Example 3-9. Defining and using a local class
// This method returns an Iterator object for this LinkedStack
public Iterator<Linkable> Iterator() {
    // Here's the definition of LinkedIterator as a local class
    class LinkedIterator implements Iterator<Linkable> {
        Linkable current;

        // The constructor uses the private head field of the containing class
        public LinkedIterator() { current = head; }
        // The following 3 methods are defined by the Iterator interface
        public boolean hasNext() {  return current != null; }
        public Linkable next() {
            if (current == null) throw new java.util.NoSuchElementException();
            Linkable value = current;
            current = current.getNext();
            return value;
        }
        public void remove() { throw new UnsupportedOperationException(); }
    }

    // Create and return an instance of the class we just defined
    return new LinkedIterator();
}

3.10.3.1 Features of local classes

Local classes have the following interesting features:

  • Like member classes, local classes are associated with a containing instance and can access any members, including private members, of the containing class.

  • In addition to accessing fields defined by the containing class, local classes can access any local variables, method parameters, or exception parameters that are in the scope of the local method definition and are declared final.

3.10.3.2 Restrictions on local classes

Local classes are subject to the following restrictions:

  • The name of a local class is defined only within the block that defines it; it can never be used outside that block. (Note however that instances of a local class created within the scope of the class can continue to exist outside of that scope. This situation is described in more detail later in this section.)

  • Local classes cannot be declared public , protected, private, or static. These modifiers are for members of classes; they are not allowed with local variable declarations or local class declarations.

  • Like member classes, and for the same reasons, local classes cannot contain static fields, methods, or classes. The only exception is for constants that are declared both static and final.

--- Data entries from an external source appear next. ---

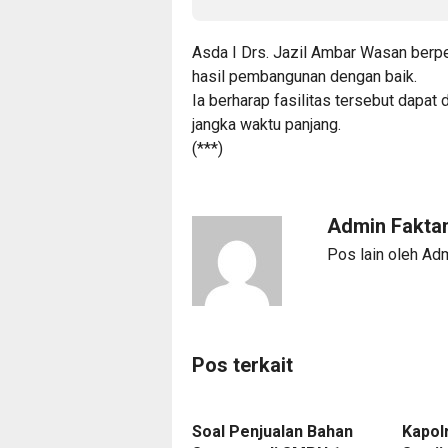
Asda I Drs. Jazil Ambar Wasan berp
hasil pembangunan dengan baik.
Ia berharap fasilitas tersebut dapat
jangka waktu panjang.
(***)
Admin Fakta
Pos lain oleh Ad
Pos terkait
Soal Penjualan Bahan
Kapol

  • Interfaces, enumerated types, and annotation types cannot be defined locally.

  • A local class, like a member class, cannot have the same name as any of its enclosing classes.

  • As noted earlier, a local class can use the local variables, method parameters, and even exception parameters that are in its scope but only if those variables or parameters are declared final. This is because the lifetime of an instance of a local class can be much longer than the execution of the method in which the class is defined. For this reason, a local class must have a private internal copy of all local variables it uses (these copies are automatically generated by the compiler). The only way to ensure that the local variable and the private copy are always the same is to insist that the local variable is final.

3.10.3.3 Syntax for local classes

In Java 1.0, only fields, methods, and classes could be declared final. The addition of local classes in Java 1.1 required a liberalization in the use of the final modifier. As of Java 1.1, final can be applied to local variables, method parameters, and even the exception parameter of a catch statement. The meaning of the final modifier remains the same in these new uses: once the local variable or parameter has been assigned a value, that value cannot be changed.

Instances of local classes, like instances of nonstatic member classes, have an enclosing instance that is implicitly passed to all constructors of the local class. Local classes can use the same this syntax as nonstatic member classes to refer explicitly to members of enclosing classes. Because local classes are never visible outside the blocks that define them, however, there is never a need to use the new and super syntax used by member classes to specify the enclosing instance explicitly.

3.10.3.4 Scope of a local class

In discussing nonstatic member classes, we saw that a member class can access any members inherited from superclasses and any members defined by its containing classes. The same is true for local classes, but local classes can also access final local variables and parameters. The following code illustrates the many fields and variables that may be accessible to a local class:

class A { protected char a = 'a'; }
class B { protected char b = 'b'; }

public class C extends A {
  private char c = 'c';         // Private fields visible to local class
  public static char d = 'd';
  public void createLocalObject(final char e)
  {
    final char f = 'f';
    int i = 0;                  // i not final; not usable by local class
    class Local extends B
    {
      char g = 'g';
      public void printVars()
      {
        // All of these fields and variables are accessible to this class
        System.out.println(g);  // (this.g) g is a field of this class
        System.out.println(f);  // f is a final local variable
        System.out.println(e);  // e is a final local parameter
        System.out.println(d);  // (C.this.d) d -- field of containing class
        System.out.println(c);  // (C.this.c) c -- field of containing class
        System.out.println(b);  // b is inherited by this class
        System.out.println(a);  // a is inherited by the containing class
      }
    }
    Local l = new Local();      // Create an instance of the local class
    l.printVars();              // and call its printVars() method. 
  }
}

3.10.3.5 Local variables, lexical scoping, and closures

A local variable is defined within a block of code that defines its scope. A local variable ceases to exist outside of its scope. Java is a lexically scoped language, which means that its concept of scope has to do with the way the source code is written. Any code within the curly braces that define the boundaries of a block can use local variables defined in that block.[10]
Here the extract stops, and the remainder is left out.